Copy each line of the data below exactly, leaving out pictures.
****************************************
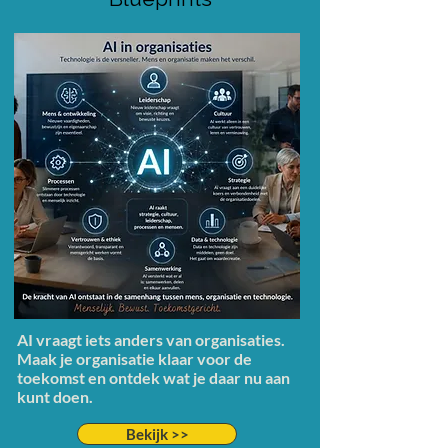
AI vraagt iets anders van
organisaties
.
Maak je organisatie klaar voor de
toekomst en ontdek wat je daar nu aan
kunt doen.
Bekijk >>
****************************************
ANSWER SECTION
AI vraagt iets anders van
organisaties
.
Maak je organisatie klaar voor de
toekomst en ontdek wat je daar nu aan
kunt doen.
Bekijk >>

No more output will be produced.